The word seems to have gotten out that Moses Lake is the place to be for battery technologies. With two companies – Group 14 Technologies and Sila Nonotechnologies moving quickly into full production of silicon-enhanced materials to help batteries perform better and charge faster, the area is now home to a pilot manufacturing battery startup out of California, OneD Battery Sciences.
The company broke ground on their new facility Oct. 10. The 25,000-square-foot building will serve as a proving ground, leading to pilot-scale production. The company invested $15-to-$20 million to build out the site, which will employ 20 employees. At scale, it will produce 100 tons of silicon-graphite anode material annually. The material will be enough to conduct testing for new types of electric vehicle batteries and serve as proof of concept.

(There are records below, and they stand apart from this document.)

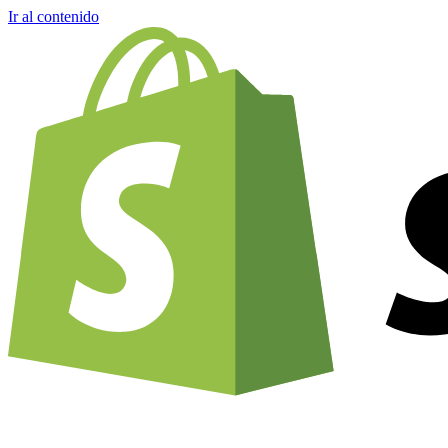
Ir al contenido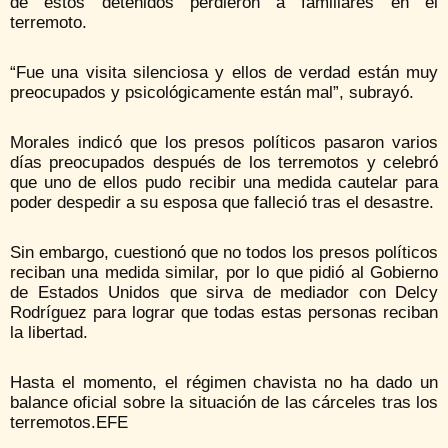
de estos detenidos perdieron a familiares en el
terremoto.
“Fue una visita silenciosa y ellos de verdad están muy
preocupados y psicológicamente están mal”, subrayó.
Morales indicó que los presos políticos pasaron varios
días preocupados después de los terremotos y celebró
que uno de ellos pudo recibir una medida cautelar para
poder despedir a su esposa que falleció tras el desastre.
Sin embargo, cuestionó que no todos los presos políticos
reciban una medida similar, por lo que pidió al Gobierno
de Estados Unidos que sirva de mediador con Delcy
Rodríguez para lograr que todas estas personas reciban
la libertad.
Hasta el momento, el régimen chavista no ha dado un
balance oficial sobre la situación de las cárceles tras los
terremotos.EFE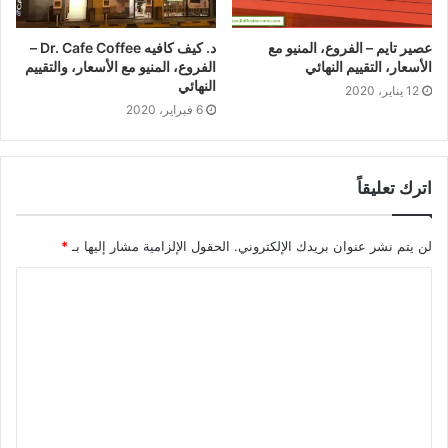
عصير تايم – الفروع، المنيو مع
د. كيف كافيه Dr. Cafe Coffee –
الأسعار، التقييم النهائي
الفروع، المنيو مع الأسعار، والتقييم
النهائي
12 يناير، 2020
6 فبراير، 2020
اترك تعليقاً
لن يتم نشر عنوان بريدك الإلكتروني.
الحقول الإلزامية مشار إليها بـ
*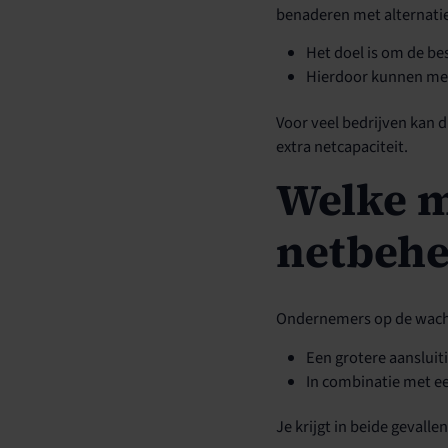
benaderen met alternati
Het doel is om de be
Hierdoor kunnen meer
Voor veel bedrijven kan 
extra netcapaciteit.
Welke m
netbehe
Ondernemers op de wachtl
Een grotere aansluit
In combinatie met ee
Je krijgt in beide geval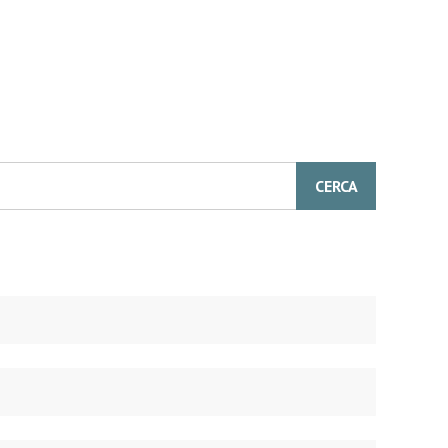
CERCA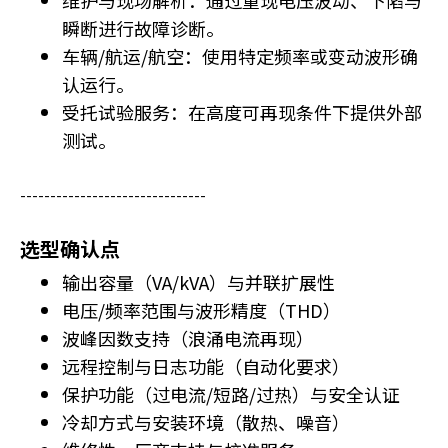
维护与现场解析：通过重现电压波动、下陷与
d
瞬断进行故障诊断。
i
车辆/航运/航空：使用特定频率或变动波形确
n
认运行。
t
e
受托试验服务：在高度可再现条件下提供外部
r
测试。
a
c
-------------------------------
t
w
i
选型确认点
t
输出容量（VA/kVA）与并联扩展性
h
电压/频率范围与波形精度（THD）
t
波峰因数支持（浪涌电流再现）
h
e
远程控制与日志功能（自动化要求）
c
保护功能（过电流/短路/过热）与安全认证
o
冷却方式与安装环境（散热、噪音）
n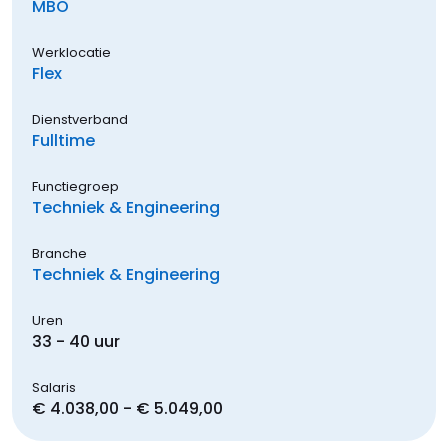
MBO
Werklocatie
Flex
Dienstverband
Fulltime
Functiegroep
Techniek & Engineering
Branche
Techniek & Engineering
Uren
33 - 40 uur
Salaris
€ 4.038,00 - € 5.049,00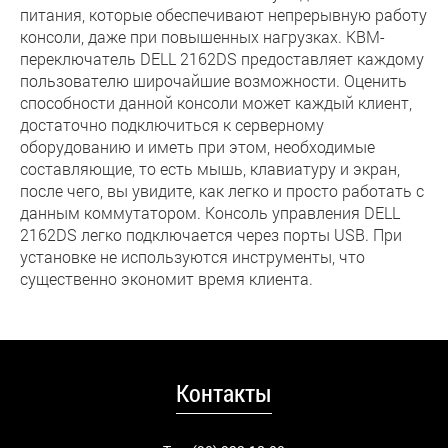
питания, которые обеспечивают непрерывную работу
консоли, даже при повышенных нагрузках. КВМ-
переключатель DELL 2162DS предоставляет каждому
пользователю широчайшие возможности. Оценить
способности данной консоли может каждый клиент,
достаточно подключиться к серверному
оборудованию и иметь при этом, необходимые
составляющие, то есть мышь, клавиатуру и экран,
после чего, вы увидите, как легко и просто работать с
данным коммутатором. Консоль управления DELL
2162DS легко подключается через порты USB. При
установке не используются инструменты, что
существенно экономит время клиента.
Контакты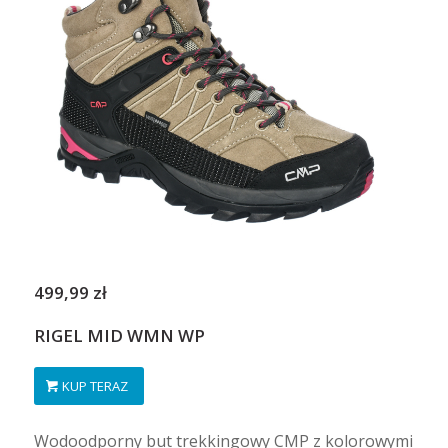
499,99 zł
RIGEL MID WMN WP
KUP TERAZ
Wodoodporny but trekkingowy CMP z kolorowymi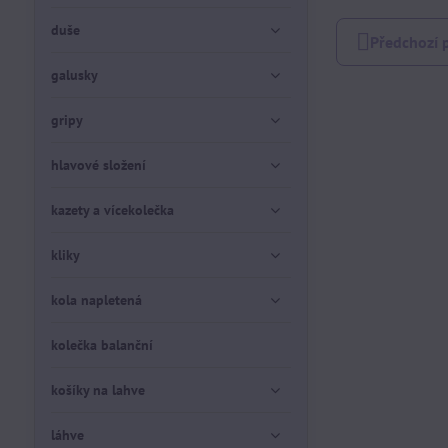
duše
Předchozí 
galusky
gripy
hlavové složení
kazety a vícekolečka
kliky
kola napletená
kolečka balanční
košíky na lahve
láhve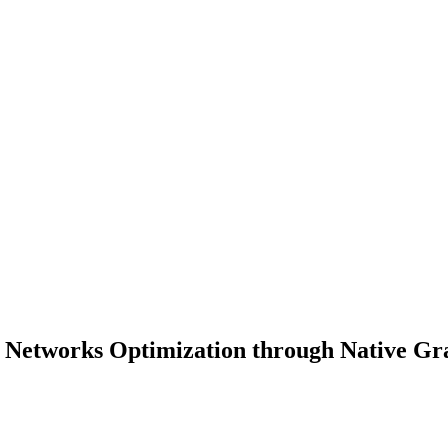
s Networks Optimization through Native G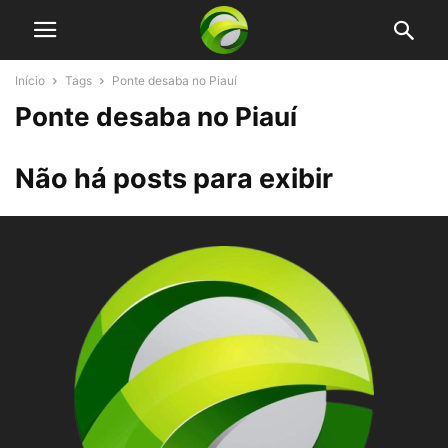
Início
Tags
Ponte desaba no Piauí
Ponte desaba no Piauí
Não há posts para exibir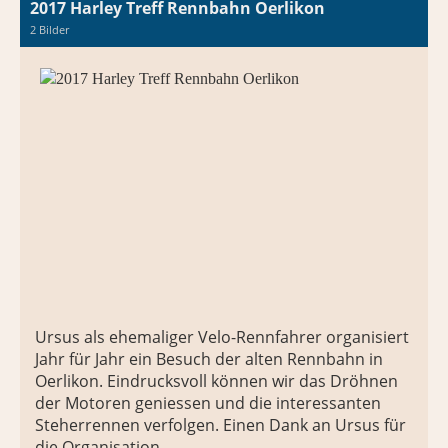
2017 Harley Treff Rennbahn Oerlikon
2 Bilder
Ursus als ehemaliger Velo-Rennfahrer organisiert
Jahr für Jahr ein Besuch der alten Rennbahn in
Oerlikon. Eindrucksvoll können wir das Dröhnen
der Motoren geniessen und die interessanten
Steherrennen verfolgen. Einen Dank an Ursus für
die Organisation.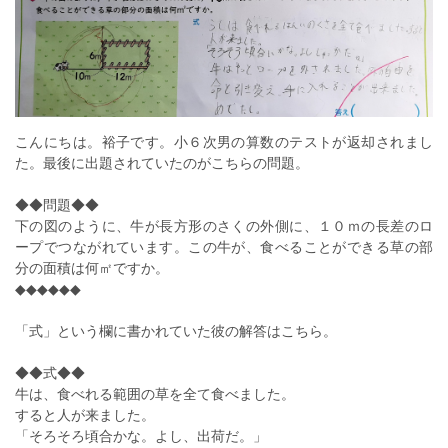
こんにちは。裕子です。小６次男の算数のテストが返却されまし
た。最後に出題されていたのがこちらの問題。
◆◆問題◆◆
下の図のように、牛が長方形のさくの外側に、１０ｍの長差のロ
ープでつながれています。この牛が、食べることができる草の部
分の面積は何㎡ですか。
◆◆◆◆◆◆
「式」という欄に書かれていた彼の解答はこちら。
◆◆式◆◆
牛は、食べれる範囲の草を全て食べました。
すると人が来ました。
「そろそろ頃合かな。よし、出荷だ。」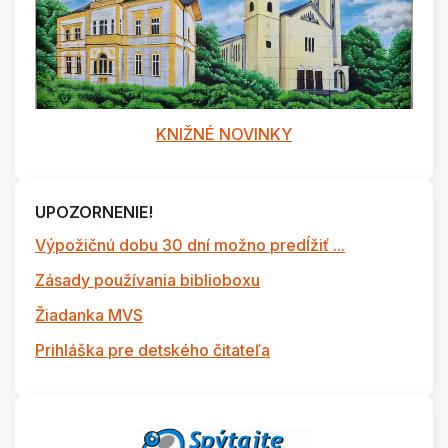
KNIŽNÉ NOVINKY
UPOZORNENIE!
Výpožičnú dobu 30 dní možno predĺžiť ...
Zásady používania biblioboxu
Žiadanka MVS
Prihláška pre detského čitateľa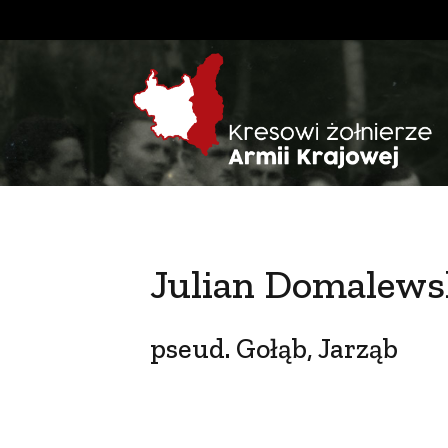
Julian Domalews
pseud. Gołąb, Jarząb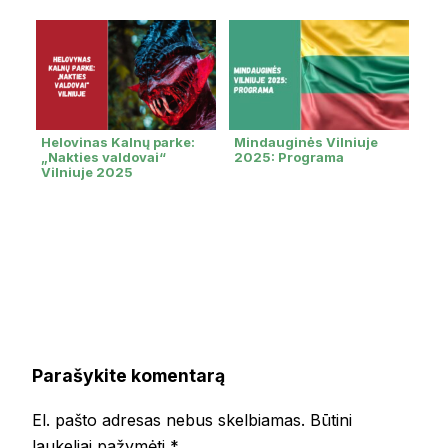
Helovinas Kalnų parke:
Mindauginės Vilniuje
„Nakties valdovai“
2025: Programa
Vilniuje 2025
Parašykite komentarą
El. pašto adresas nebus skelbiamas.
Būtini
laukeliai pažymėti
*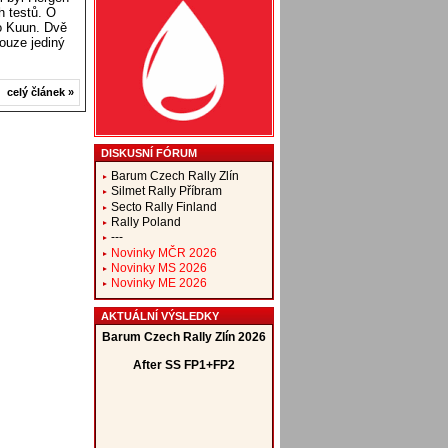
h testů. O
o Kuun. Dvě
ouze jediný
celý článek »
DISKUSNÍ FÓRUM
Barum Czech Rally Zlín
Silmet Rally Příbram
Secto Rally Finland
Rally Poland
---
Novinky MČR 2026
Novinky MS 2026
Novinky ME 2026
AKTUÁLNÍ VÝSLEDKY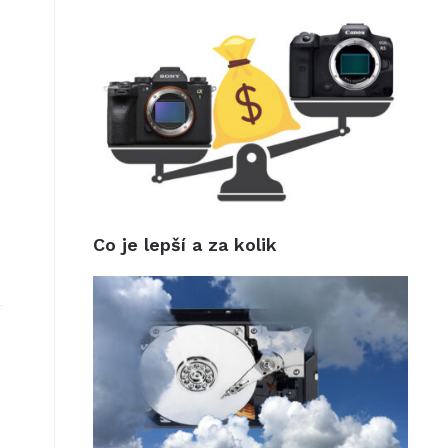
Co je lepší a za kolik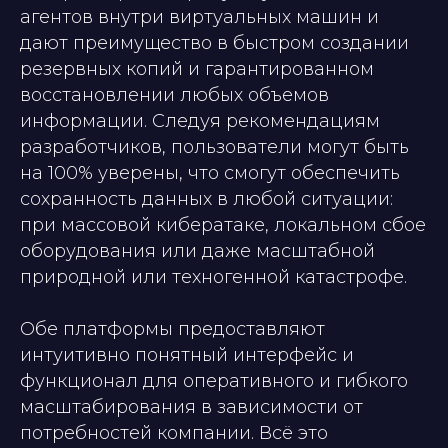
агентов внутри виртуальных машин и
дают преимущество в быстром создании
резервных копий и гарантированном
восстановлении любых объемов
информации. Следуя рекомендациям
разработчиков, пользователи могут быть
на 100% уверены, что смогут обеспечить
сохранность данных в любой ситуации:
при массовой кибератаке, локальном сбое
оборудования или даже масштабной
природной или техногенной катастрофе.
Обе платформы предоставляют
интуитивно понятный интерфейс и
функционал для оперативного и гибкого
масштабирования в зависимости от
потребностей компании. Всё это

“It’s super exciting,” said Dan Schwartz, founding director of the University of Washington’s Clean Energy Institute. “We’ve been in conversations for quite a while with several of those companies around how we support the battery innovation ecosystem.”
One of the draws for the region is REC Silicon, which restarted the production of silane, a gas that’s a precursor to silicon. It is one of only three sources of silane in the U.S., the other two are in Montana and Tennessee.
OneD hopes to begin production in early 2024. Group14 will come online at the same time with 4,000 tons of annual capacity. Sila will start producing in the first half of 2025. Together, Group14 and Sila will be able to provide battery power for 300,000 electric vehicles.
The addition of silicon to the anodes of lithium batteries allows more energy to be stored compared to graphite. The result is a 25% reduction in the number of battery cells required to maintain the same range performance of current EVs.
General Motors is partnering with OneD in the research and development phase of their new battery technologies. If everything goes smoothly the pilot may turn into full production of EV batteries for GM and other manufacturers.